However, if there are new classes in the operational environment, the AI model may not be able to detect the new classes or find the wrong solutions. For example, if a system has new types of devices present in the operational environment, the neural network may not be able to process the data or it may misclassify the devices. In a detailed experiment that was performed, there were two data sets of packet traffic, the system is trained on the first dataset which contained 8 device types in the environment from where the packet traffic was collected. The system was deployed on a second dataset which was collected in an environment which had 14 device types, 6 of these device types were also present in the first dataset and 8 of the device types were not present in the first dataset. Whereas, the system based on current AI models was only able to classify 6 devices present in the training dataset correctly, and was unable to classify or misclassified 8 devices.
Therefore, aspects of this disclosure relate to a neural network training system for generating instances of new knowledge in addition to normal inference, where this neural network training system validates the instances of new knowledge using a second tier validation step.
Various aspects of the present disclosure are described by narrative text, flowcharts, block diagrams of computer systems and/or block diagrams of the machine logic included in computer program product (CPP) embodiments. With respect to any flowcharts, depending upon the technology involved, the operations can be performed in a different order than what is shown in a given flowchart. For example, again depending upon the technology involved, two operations shown in successive flowchart blocks may be performed in reverse order, as a single integrated step, concurrently, or in a manner at least partially overlapping in time.
A computer program product embodiment (“CPP embodiment” or “CPP”) is a term used in the present disclosure to describe any set of one, or more, storage media (also called “mediums”) collectively included in a set of one, or more, storage devices that collectively include machine readable code corresponding to instructions and/or data for performing computer operations specified in a given CPP claim. A “storage device” is any tangible device that can retain and store instructions for use by a computer processor. Without limitation, the computer readable storage medium may be an electronic storage medium, a magnetic storage medium, an optical storage medium, an electromagnetic storage medium, a semiconductor storage medium, a mechanical storage medium, or any suitable combination of the foregoing. Some known types of storage devices that include these mediums include: diskette, hard disk, random access memory (RAM), read-only memory (ROM), erasable programmable read-only memory (EPROM or Flash memory), static random access memory (SRAM), compact disc read-only memory (CD-ROM), digital versatile disk (DVD), memory stick, floppy disk, mechanically encoded device (such as punch cards or pits/lands formed in a major surface of a disc) or any suitable combination of the foregoing. A computer readable storage medium, as that term is used in the present disclosure, is not to be construed as storage in the form of transitory signals per se, such as radio waves or other freely propagating electromagnetic waves, electromagnetic waves propagating through a waveguide, light pulses passing through a fiber optic cable, electrical signals communicated through a wire, and/or other transmission media. As will be understood by those of skill in the art, data is typically moved at some occasional points in time during normal operations of a storage device, such as during access, de-fragmentation or garbage collection, but this does not render the storage device as transitory because the data is not transitory while it is stored.

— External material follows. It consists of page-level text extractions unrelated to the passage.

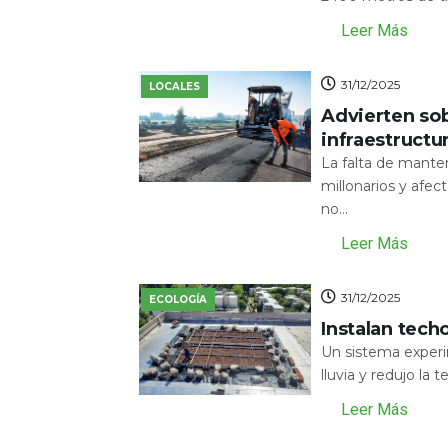
Leer Más
31/12/2025
LOCALES
Advierten sob
infraestructu
La falta de mante
millonarios y afecta
no...
Leer Más
31/12/2025
ECOLOGÍA
Instalan tech
Un sistema experi
lluvia y redujo la 
Leer Más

Computing environment 100 contains an example of an environment for the execution of at least some of the computer code involved in performing the inventive methods, such as a neural network to identify new knowledge in block 200. In addition to block 200, computing environment 100 includes, for example, computer 101, wide area network (WAN) 102, end user device (EUD) 103, remote server 104, public cloud 105, and private cloud 106. In this embodiment, computer 101 includes processor set 110 (including processing circuitry 120 and cache 121), communication fabric 111, volatile memory 112, persistent storage 113 (including operating system 122 and block 200, as identified above), peripheral device set 114 (including user interface (UI), device set 123, storage 124, and Internet of Things (IoT) sensor set 125), and network module 115. Remote server 104 includes remote database 130. Public cloud 105 includes gateway 140, cloud orchestration module 141, host physical machine set 142, virtual machine set 143, and container set 144.
COMPUTER 101 may take the form of a desktop computer, laptop computer, tablet computer, smart phone, smart watch or other wearable computer, mainframe computer, quantum computer or any other form of computer or mobile device now known or to be developed in the future that is capable of running a program, accessing a network or querying a database, such as remote database 130. As is well understood in the art of computer technology, and depending upon the technology, performance of a computer-implemented method may be distributed among multiple computers and/or between multiple locations. On the other hand, in this presentation of computing environment 100, detailed discussion is focused on a single computer, specifically computer 101, to keep the presentation as simple as possible. Computer 101 may be located in a cloud, even though it is not shown in a cloud in
PROCESSOR SET 110 includes one, or more, computer processors of any type now known or to be developed in the future. Processing circuitry 120 may be distributed over multiple packages, for example, multiple, coordinated integrated circuit chips. Processing circuitry 120 may implement multiple processor threads and/or multiple processor cores. Cache 121 is memory that is located in the processor chip package(s) and is typically used for data or code that should be available for rapid access by the threads or cores running on processor set 110. Cache memories are typically organized into multiple levels depending upon relative proximity to the processing circuitry. Alternatively, some, or all, of the cache for the processor set may be located “off chip.” In some computing environments, processor set 110 may be designed for working with qubits and performing quantum computing.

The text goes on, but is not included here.